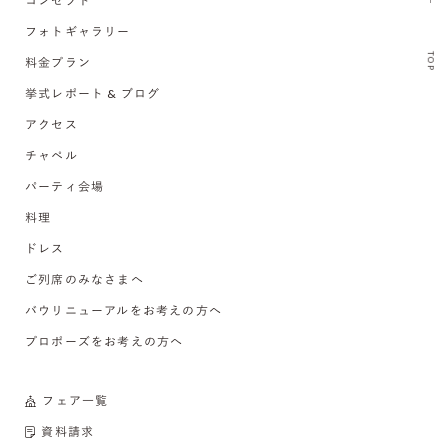
コンセプト
フォトギャラリー
TOP
料金プラン
挙式レポート & ブログ
アクセス
チャペル
パーティ会場
料理
ドレス
ご列席のみなさまへ
バウリニューアルをお考えの方へ
プロポーズをお考えの方へ
フェア一覧
資料請求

> TASK DIRECTIONS
All the records above must be retyped exactly, except for their pictures.

> RESPONSE TO THIS TASK
コンセプト
フォトギャラリー
TOP
料金プラン
挙式レポート & ブログ
アクセス
チャペル
パーティ会場
料理
ドレス
ご列席のみなさまへ
バウリニューアルをお考えの方へ
プロポーズをお考えの方へ
フェア一覧
資料請求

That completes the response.